= Your task =
From the records below, copy each line in which the string "herbal" occurs.

[Data extracted from a collection]
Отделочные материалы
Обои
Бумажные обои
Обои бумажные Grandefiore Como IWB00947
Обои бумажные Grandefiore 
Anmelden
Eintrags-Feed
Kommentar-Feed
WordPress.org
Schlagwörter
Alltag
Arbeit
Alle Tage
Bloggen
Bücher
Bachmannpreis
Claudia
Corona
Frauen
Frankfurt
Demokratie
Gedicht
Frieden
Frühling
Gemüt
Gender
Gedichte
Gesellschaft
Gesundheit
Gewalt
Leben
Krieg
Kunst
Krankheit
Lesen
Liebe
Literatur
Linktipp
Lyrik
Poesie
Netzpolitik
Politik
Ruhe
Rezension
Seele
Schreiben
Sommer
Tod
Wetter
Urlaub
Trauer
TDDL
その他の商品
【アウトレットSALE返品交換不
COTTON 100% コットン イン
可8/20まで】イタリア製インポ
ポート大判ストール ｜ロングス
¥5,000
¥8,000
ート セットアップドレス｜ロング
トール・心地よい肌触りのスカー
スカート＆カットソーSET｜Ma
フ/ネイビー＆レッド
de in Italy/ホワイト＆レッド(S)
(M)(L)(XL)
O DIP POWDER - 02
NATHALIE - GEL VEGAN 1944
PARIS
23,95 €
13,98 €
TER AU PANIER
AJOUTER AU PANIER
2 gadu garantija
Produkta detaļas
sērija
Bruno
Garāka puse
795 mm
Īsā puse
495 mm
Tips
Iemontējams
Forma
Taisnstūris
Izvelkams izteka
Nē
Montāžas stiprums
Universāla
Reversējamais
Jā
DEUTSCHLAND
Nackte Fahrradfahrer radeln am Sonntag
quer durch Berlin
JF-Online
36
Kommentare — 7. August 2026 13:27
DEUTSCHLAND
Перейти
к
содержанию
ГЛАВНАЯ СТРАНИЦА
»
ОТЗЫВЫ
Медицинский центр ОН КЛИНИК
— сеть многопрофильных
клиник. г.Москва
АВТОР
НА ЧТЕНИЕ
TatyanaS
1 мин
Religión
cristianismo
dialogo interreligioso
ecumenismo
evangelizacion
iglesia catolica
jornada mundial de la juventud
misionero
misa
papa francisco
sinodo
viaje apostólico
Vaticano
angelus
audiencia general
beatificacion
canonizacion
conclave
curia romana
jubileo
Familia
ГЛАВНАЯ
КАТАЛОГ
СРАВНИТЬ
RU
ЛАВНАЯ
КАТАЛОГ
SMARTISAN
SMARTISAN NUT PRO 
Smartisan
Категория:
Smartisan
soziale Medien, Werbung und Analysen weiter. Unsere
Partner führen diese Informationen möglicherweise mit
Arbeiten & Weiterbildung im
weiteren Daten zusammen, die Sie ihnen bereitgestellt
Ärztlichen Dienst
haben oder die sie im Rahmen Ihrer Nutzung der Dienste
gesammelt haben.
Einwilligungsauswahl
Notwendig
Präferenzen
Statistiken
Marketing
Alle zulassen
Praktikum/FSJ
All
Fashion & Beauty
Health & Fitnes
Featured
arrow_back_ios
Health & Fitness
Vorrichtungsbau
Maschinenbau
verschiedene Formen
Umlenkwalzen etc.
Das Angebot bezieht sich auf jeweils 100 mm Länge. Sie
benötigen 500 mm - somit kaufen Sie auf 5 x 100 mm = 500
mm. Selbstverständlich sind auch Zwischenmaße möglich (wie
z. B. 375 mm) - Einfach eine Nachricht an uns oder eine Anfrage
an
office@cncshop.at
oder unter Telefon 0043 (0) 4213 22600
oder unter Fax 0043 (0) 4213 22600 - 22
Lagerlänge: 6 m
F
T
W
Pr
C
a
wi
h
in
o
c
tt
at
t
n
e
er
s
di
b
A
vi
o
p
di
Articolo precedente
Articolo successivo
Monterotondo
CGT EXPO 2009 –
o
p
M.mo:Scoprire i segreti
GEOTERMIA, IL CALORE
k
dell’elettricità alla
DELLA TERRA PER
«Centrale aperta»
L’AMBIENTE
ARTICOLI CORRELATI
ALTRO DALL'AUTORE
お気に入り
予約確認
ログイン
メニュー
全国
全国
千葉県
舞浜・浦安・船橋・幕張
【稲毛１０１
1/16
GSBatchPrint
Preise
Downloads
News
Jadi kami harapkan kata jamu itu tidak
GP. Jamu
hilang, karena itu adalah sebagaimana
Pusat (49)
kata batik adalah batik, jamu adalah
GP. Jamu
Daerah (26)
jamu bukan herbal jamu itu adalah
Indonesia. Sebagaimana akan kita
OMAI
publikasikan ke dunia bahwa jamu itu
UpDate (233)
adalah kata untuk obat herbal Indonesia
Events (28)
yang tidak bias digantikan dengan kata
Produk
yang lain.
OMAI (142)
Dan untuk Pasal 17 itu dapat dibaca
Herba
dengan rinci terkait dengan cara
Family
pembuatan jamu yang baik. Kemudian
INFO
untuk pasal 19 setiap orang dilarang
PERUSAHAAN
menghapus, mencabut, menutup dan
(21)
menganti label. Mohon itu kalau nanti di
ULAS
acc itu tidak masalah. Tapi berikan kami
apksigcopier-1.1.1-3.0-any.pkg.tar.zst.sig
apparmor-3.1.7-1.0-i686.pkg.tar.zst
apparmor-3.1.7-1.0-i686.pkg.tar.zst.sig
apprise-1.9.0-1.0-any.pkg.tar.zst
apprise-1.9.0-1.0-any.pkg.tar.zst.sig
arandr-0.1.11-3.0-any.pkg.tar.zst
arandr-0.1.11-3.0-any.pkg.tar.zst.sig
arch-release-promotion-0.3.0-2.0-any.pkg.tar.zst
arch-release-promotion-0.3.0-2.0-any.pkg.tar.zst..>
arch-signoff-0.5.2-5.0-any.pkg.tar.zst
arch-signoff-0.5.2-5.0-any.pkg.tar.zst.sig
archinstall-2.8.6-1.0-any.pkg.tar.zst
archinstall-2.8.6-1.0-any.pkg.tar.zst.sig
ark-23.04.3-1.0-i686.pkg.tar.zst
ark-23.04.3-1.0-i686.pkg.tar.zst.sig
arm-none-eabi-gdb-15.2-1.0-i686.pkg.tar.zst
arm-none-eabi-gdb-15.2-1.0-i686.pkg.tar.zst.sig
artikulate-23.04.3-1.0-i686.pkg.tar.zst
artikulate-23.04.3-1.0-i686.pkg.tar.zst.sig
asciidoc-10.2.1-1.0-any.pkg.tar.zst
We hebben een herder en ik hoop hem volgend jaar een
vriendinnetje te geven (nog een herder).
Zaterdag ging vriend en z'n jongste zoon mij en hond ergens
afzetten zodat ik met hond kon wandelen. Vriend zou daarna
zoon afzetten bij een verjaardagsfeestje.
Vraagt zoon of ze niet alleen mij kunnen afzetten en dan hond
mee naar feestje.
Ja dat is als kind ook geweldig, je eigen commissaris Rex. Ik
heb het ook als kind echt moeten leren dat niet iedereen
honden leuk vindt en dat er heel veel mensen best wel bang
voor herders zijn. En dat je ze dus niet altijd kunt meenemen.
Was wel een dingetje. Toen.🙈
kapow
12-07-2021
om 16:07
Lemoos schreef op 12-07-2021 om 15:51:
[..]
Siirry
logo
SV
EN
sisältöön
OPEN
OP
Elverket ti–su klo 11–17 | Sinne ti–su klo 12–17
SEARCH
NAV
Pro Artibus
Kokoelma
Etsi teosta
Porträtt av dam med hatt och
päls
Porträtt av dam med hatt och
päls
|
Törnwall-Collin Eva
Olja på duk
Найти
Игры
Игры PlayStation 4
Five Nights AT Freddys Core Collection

= Finished exercise =
jamu bukan herbal jamu itu adalah
adalah kata untuk obat herbal Indonesia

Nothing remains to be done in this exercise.